Maria Pia ci affascina con un linguaggio figurato, dilatato fino alle estreme conseguenze per fissare sulla pagina amori vissuti, presi e lasciati, sentimenti profondi, stati d’animo, condizioni esistenziali che si stemperano nei silenzi della notte, nelle solitudini dei rapporti e nelle atmosfere mediterranee insolenti di un sud ricco di umori, in cui innamorarsi e perdersi è un tutt’uno.
A fronte delle vicissitudini della vita e delle sue disillusioni si afferma la funzione salvifica della scrittura, più volte ripresa sempre con un uso del linguaggio spericolato, ma che affascina e fa penetrare nei mille rivoli della esistenza.

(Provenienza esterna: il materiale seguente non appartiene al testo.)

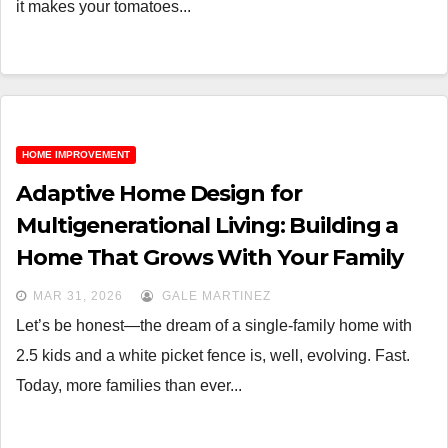
it makes your tomatoes...
HOME IMPROVEMENT
Adaptive Home Design for
Multigenerational Living: Building a
Home That Grows With Your Family
MAR 31, 2026
GALE MARTINEZ
Let’s be honest—the dream of a single-family home with
2.5 kids and a white picket fence is, well, evolving. Fast.
Today, more families than ever...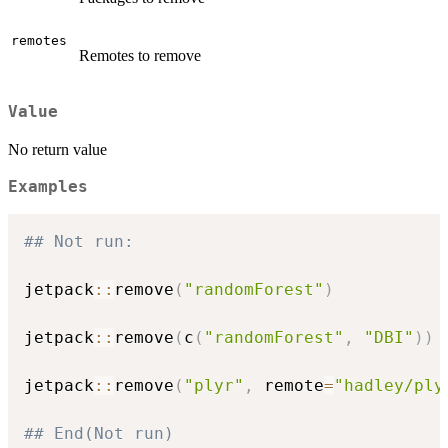
remotes
Remotes to remove
Value
No return value
Examples
## Not run: 
jetpack
::
remove
(
"randomForest"
)
jetpack
::
remove
(
c
(
"randomForest"
,
"DBI"
)
)
jetpack
::
remove
(
"plyr"
,
 remote
=
"hadley/ply
## End(Not run)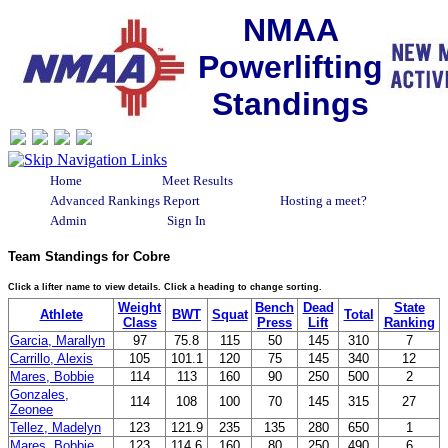
NMAA
Powerlifting
Standings
Home
Meet Results
Advanced Rankings Report
Hosting a meet?
Admin
Sign In
Team Standings for Cobre
Click a lifter name to view details. Click a heading to change sorting.
Weight
Bench
Dead
State
Athlete
BWT
Squat
Total
Class
Press
Lift
Ranking
Garcia, Marallyn
97
75.8
115
50
145
310
7
Carrillo, Alexis
105
101.1
120
75
145
340
12
Mares, Bobbie
114
113
160
90
250
500
2
Gonzales,
114
108
100
70
145
315
27
Zeonee
Tellez, Madelyn
123
121.9
235
135
280
650
1
Mares, Bobbie
123
114.6
160
80
250
490
6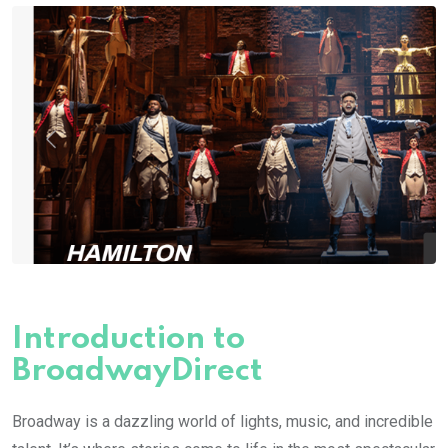
Introduction to
BroadwayDirect
Broadway is a dazzling world of lights, music, and incredible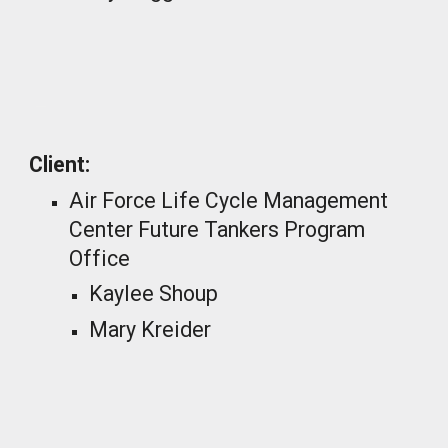
_
Client:
Air Force Life Cycle Management
Center Future Tankers Program
Office
Kaylee Shoup
Mary Kreider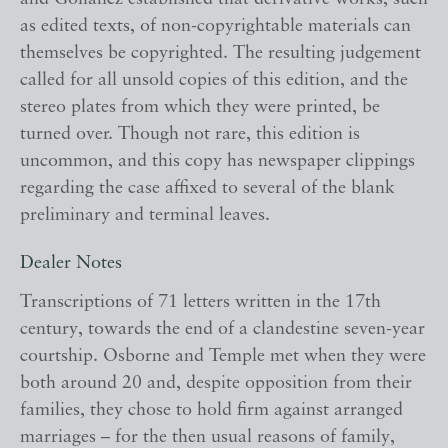
as edited texts, of non-copyrightable materials can
themselves be copyrighted. The resulting judgement
called for all unsold copies of this edition, and the
stereo plates from which they were printed, be
turned over. Though not rare, this edition is
uncommon, and this copy has newspaper clippings
regarding the case affixed to several of the blank
preliminary and terminal leaves.
Dealer Notes
Transcriptions of 71 letters written in the 17th
century, towards the end of a clandestine seven-year
courtship. Osborne and Temple met when they were
both around 20 and, despite opposition from their
families, they chose to hold firm against arranged
marriages – for the then usual reasons of family,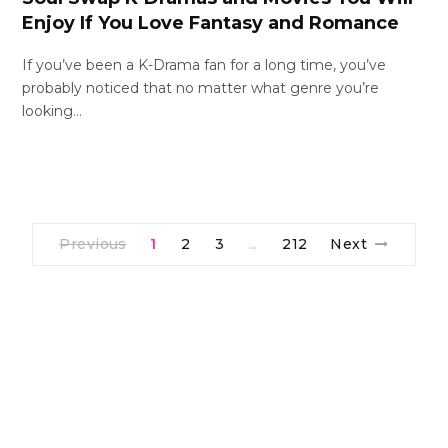
Enjoy If You Love Fantasy and Romance
If you’ve been a K-Drama fan for a long time, you’ve
probably noticed that no matter what genre you’re
looking…
Previous
1
2
3
212
Next
…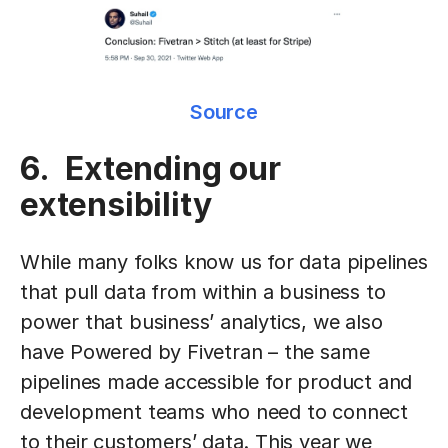
Source
6. Extending our
extensibility
While many folks know us for data pipelines
that pull data from within a business to
power that business’ analytics, we also
have Powered by Fivetran – the same
pipelines made accessible for product and
development teams who need to connect
to their customers’ data. This year we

In “Testamento liquido”, poesia introduttiva della raccolta, che definisce in poche pennellate seducenti la condizione dell’autrice come estranea, folle e funambola – tre caratteristiche costitutive della sua cifra artistica – dichiara che si struggeva in lacrime d’inchiostro, mentre in “La carne delle mandorle” le ore “sfarinose” trascorrono “scrivendo voli nel rosso dell’anguria”, in “Un altro mare” c’è sempre un Sud “a raccontare storie di mare/ con le dita fra le reti/ e i pensieri impigliati/ tra scogli e carezze… In “La donna che apparteneva alle cento pietre”, ritratto potente di una donna fuori dal tempo eppure immanente, scrive “preghiere che sono lettere d’amore”. Mentre in “Giostra” restano del nostro vorticoso vagabondare “sputi d’inchiostro in transito”. Un’altra “Donna che non aveva mai avuto vent’anni”, perché non è mai, anzi sempre, esistita, incarnata in quelle figure di matronei femminili possenti, rappresentate in posa statica come chi dà e prende la vita, dichiara dopo aver passato in rassegna i suoi doni o desideri che “La Scrittura è pietra che ti salverà”, rivolta alla nostra interlocutrice che si appresta a farci dono di questo “libro spaginato”, senza ordine ma intenso per le emozioni che sa suscitare nel lettore. In una confessione intima, da innamorata, non può fare a meno di dedicare al suo amante “fogli per-versi” e arriva a rivelargli “che per i tuoi occhi scriverei libri di-versi”, per poi in un gioco di affermazioni/negazioni, che troveremo disseminate lungo le frementi confessioni d’amore e di adesione alla vita, dichiarare che solo “Chi appartiene alla non-appartenenza s’innamora del silenzio e delle distanze. E scrive storie di pelle e di mare”.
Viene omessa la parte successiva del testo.